Die vorliegende Messung weist demgemäß Besonderheiten auf, so daß auch ohne diese zusätzlichen Angaben zu den Sichtverhältnissen und Orientierungshilfen ausnahmsweise von einer hinreichend sicheren Messung ausgegangen werden kann. So ist zunächst zu berücksichtigen, daß die Meßstrecke mit 3.000 Metern außerordentlich lang war. Selbst bei Zugrundelegung der von den Zeugen abgelesenen Geschwindigkeit von 160 km/h bedeutet eine Strecke von 3.000 Metern eine Meßzeit von 67,5 Sekunden. Während dieser gesamten Strecke ist nach den Aussagen der beiden Polizeibeamten, die das Amtsgericht für zuverlässig angesehen hat, eine gleichbleibende Geschwindigkeit von 160 km/h auf dem justierten Tacho des Polizeifahrzeugs abgelesen worden. Der Abstand zu dem gemessenen Fahrzeug des Betroffenen war mit 75 Metern zudem relativ gering. Eine Geschwindigkeitsdifferenz der beiden Fahrzeuge von nur 5 km/h hätte auf die Meßstrecke eine Abstandsveränderung von 93,5 Metern ergeben. Auch wenn kein Erfahrungssatz besteht, daß asymmetrisches Abblendlicht immer eine Sicht von 70 bis 80 Metern auf den vorausliegenden Straßenraum gewährt (vgl. Hentschel, StVR, 37. Auflage, § 50 StVZO Rdnr. 15), ist angesichts dieser Besonderheiten doch davon auszugehen, daß der Abstand zum Fahrzeug des vorausfahrenden Betroffenen von den Polizeibeamten, die eine gezielte Überwachungsmaßnahme durchgeführt hatten, hinreichend zuverlässig geschätzt werden konnte. Insbesondere wäre ihnen eine größere Abstandsveränderung trotz Dunkelheit sicherlich aufgefallen. Mangels anderer Anhaltspunkte ist auch davon auszugehen, daß an der Bundesautobahn Leitpfosten im üblichen Abstand von 50 Metern installiert waren, die den Zeugen als Orientierungshilfe dienen konnten.
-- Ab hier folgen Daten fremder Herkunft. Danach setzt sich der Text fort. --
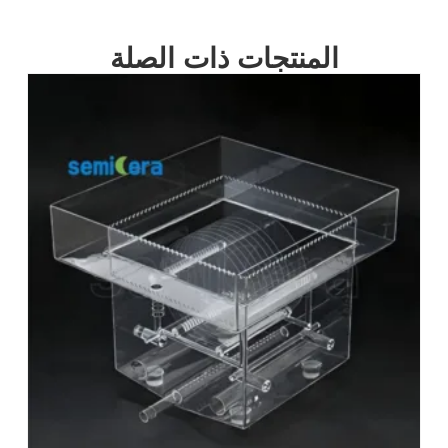
المنتجات ذات الصلة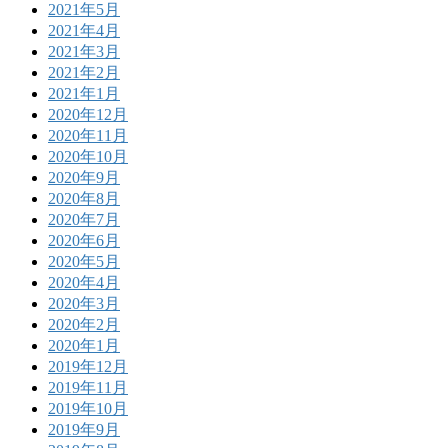
2021年5月
2021年4月
2021年3月
2021年2月
2021年1月
2020年12月
2020年11月
2020年10月
2020年9月
2020年8月
2020年7月
2020年6月
2020年5月
2020年4月
2020年3月
2020年2月
2020年1月
2019年12月
2019年11月
2019年10月
2019年9月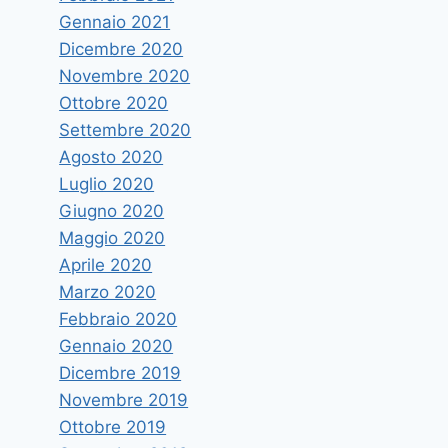
Gennaio 2021
Dicembre 2020
Novembre 2020
Ottobre 2020
Settembre 2020
Agosto 2020
Luglio 2020
Giugno 2020
Maggio 2020
Aprile 2020
Marzo 2020
Febbraio 2020
Gennaio 2020
Dicembre 2019
Novembre 2019
Ottobre 2019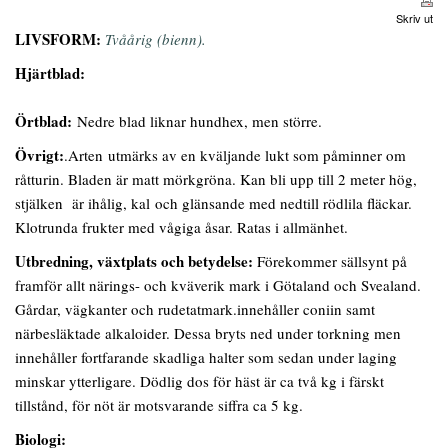
Skriv ut
LIVSFORM:
Tvåårig (bienn).
Hjärtblad:
Örtblad:
Nedre blad liknar hundhex, men större.
Övrigt:
.Arten utmärks av en kväljande lukt som påminner om
råtturin. Bladen är matt mörkgröna. Kan bli upp till 2 meter hög,
stjälken är ihålig, kal och glänsande med nedtill rödlila fläckar.
Klotrunda frukter med vågiga åsar. Ratas i allmänhet.
Utbredning, växtplats och betydelse:
Förekommer sällsynt på
framför allt närings- och kväverik mark i Götaland och Svealand.
Gårdar, vägkanter och rudetatmark.innehåller coniin samt
närbesläktade alkaloider. Dessa bryts ned under torkning men
innehåller fortfarande skadliga halter som sedan under laging
minskar ytterligare. Dödlig dos för häst är ca två kg i färskt
tillstånd, för nöt är motsvarande siffra ca 5 kg.
Biologi: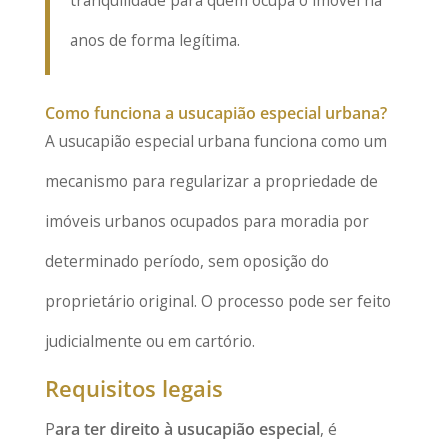
anos de forma legítima.
Como funciona a usucapião especial urbana?
A usucapião especial urbana funciona como um
mecanismo para regularizar a propriedade de
imóveis urbanos ocupados para moradia por
determinado período, sem oposição do
proprietário original. O processo pode ser feito
judicialmente ou em cartório.
Requisitos legais
P
ara ter direito à usucapião especial
, é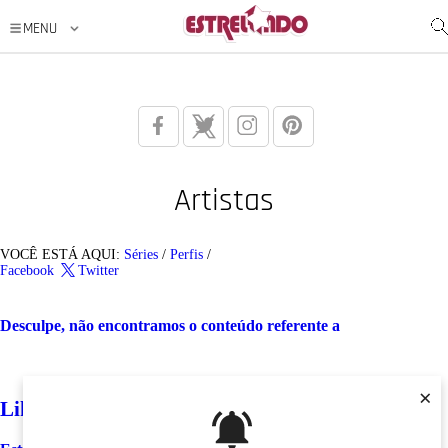
Artistas
VOCÊ ESTÁ AQUI:
Séries
/
Perfis
/
Facebook
Twitter
Desculpe, não encontramos o conteúdo referente a
×
Like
Unzutreffend ist das Amtsgericht allerdings davon ausgegangen, daß dem Betroffenen vorliegend nur ein Fahrlässigkeitsvorwurf zu machen sei. Die Geschwindigkeitsüberschreitung betrug vorliegend im Bereich einer Gefahrenstelle rund 125%, das Amtsgericht hat einen Geschwindigkeitstrichter mit Stufen von 100 km/h bei Kilometer 32.920, 80 km/h bei Kilometer 33.120 und schließlich 60 km/h bei Kilometer 33.520 festgestellt. Schon seine außerordentlich hohe Geschwindigkeit kann dem Betroffenen angesichts der Verschwenkung der Fahrbahn und der Baustelle nicht verborgen geblieben sein. Außerdem ist angesichts der Verschwenkung mit Sicherheit neben der stufenweisen Herabsetzung der zulässigen Höchstgeschwindigkeit durch zahlreiche weitere Schilder und Warnzeichen auf diese Gefahrenstelle hingewiesen worden. Schließlich handelte es sich nach der Aussage des Zeugen K. ersichtlich um ein waghalsiges Fahrmanöver, denn die ungebremste Einfahrt in die Baustelle hatte ihn zu der spontanen Äußerung veranlaßt, das habe der Fahrer schon öfter gemacht.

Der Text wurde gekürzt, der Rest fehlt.